Taking the emotional temperature of your co-workers is easier when you spend your days in an office. Bursts of laughter, uncomfortable body language and flashes of anger are easy to see when you sit across the table from your co-worker.

But as remote work is taking off, tracking the emotions of remote workers can be a challenge. Video calls can only go so far.

“We read lots of anecdotal reports about mental stress during the pandemic,” said Qiaozhu Mei, professor of information.

Without face-to-face interactions, it’s difficult to tell how your co-worker is doing, he said.

“You can see they’re still replying to emails, you can see that they’re chatting on Slack channels, but you don’t know how they feel—you cannot see smiles, you cannot see anxiety,” Mei said.

Mei and colleagues at the University of Michigan School of Information developed a strategy to not only monitor the emotional health of workers, but even predict work behaviors. In a new study in PLOS ONE, the team tracked emoji use as a marker of emotions, and tracked how the use of emoji in work communications can predict remote worker dropouts.

“We saw a report from GitHub about the status of developers at the early stage of the COVID-19 pandemic,” said study lead author Xuan Lu, research fellow at UMSI.

Developers were showing signals of burnout at the start of the pandemic. The report spurred the team to look at how to better track the state of mind of remote workers, she said.

Face-to-face emotional clues can be limited with remote work or easily masked during brief video calls. To counter this, the team turned to nonverbal cues in online communication to interpret emotional health.

Because Lu and her colleagues have studied emoji use for some time, they wondered if emoji could be used as sensors of the emotional status of developers.

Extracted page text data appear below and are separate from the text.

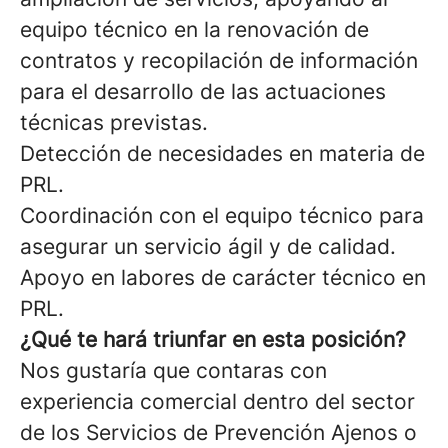
equipo técnico en la renovación de
contratos y recopilación de información
para el desarrollo de las actuaciones
técnicas previstas.
Detección de necesidades en materia de
PRL.
Coordinación con el equipo técnico para
asegurar un servicio ágil y de calidad.
Apoyo en labores de carácter técnico en
PRL.
¿Qué te hará triunfar en esta posición?
Nos gustaría que contaras con
experiencia comercial dentro del sector
de los Servicios de Prevención Ajenos o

The team turned to GitHub for their remote-worker communications data, using the immense catalog of communication data on software collaborations. Using millions of GitHub posts (from before the pandemic, to avoid any added stressors of a global health crisis), the team employed machine learning to track the use of emoji in work-related online conversations. They trained their model to predict potential dropout of remote developers based on their emoji use.

The fraction of GitHub posts that contained emoji, as well as the type of emoji, were tracked in the machine learning program. They found that on average, more than 5% of GitHub posts contain emoji. They also found that certain emoji were used more than others—and they differed from typical emoji used in social, nonwork communication.

Lastly, using computational tools, the team assigned sentimental scores to emoji.

“People use emoji for different reasons,” said Mei, adding that a smiling face has more positive weight than a simple check mark.

They found that workers who regularly use emoji to express emotion—positive or negative—in their work may have better emotional health and are naturally less likely to drop off the platform one year later. The researchers also found another interesting correlation between emoji and work.

“Those who don’t use emoji are three times more likely to drop out of remote work,” Mei said.

The team found that by using their machine learning model, they could predict dropouts with 75% accuracy.

“You can make fairly accurate predictions of whether people will drop out just based on how they use these pictographs,” Mei said. “You don’t even need to look at their work productivity or the actual words they say—just look at how they use emoji.”

Mei notes this work can be helpful for all organizations that support remote workers.

“If you can track the emotions of your employees or your co-workers by how they use emoji, then you can identify early signals that they may be experiencing mental problems like burnout,” he said.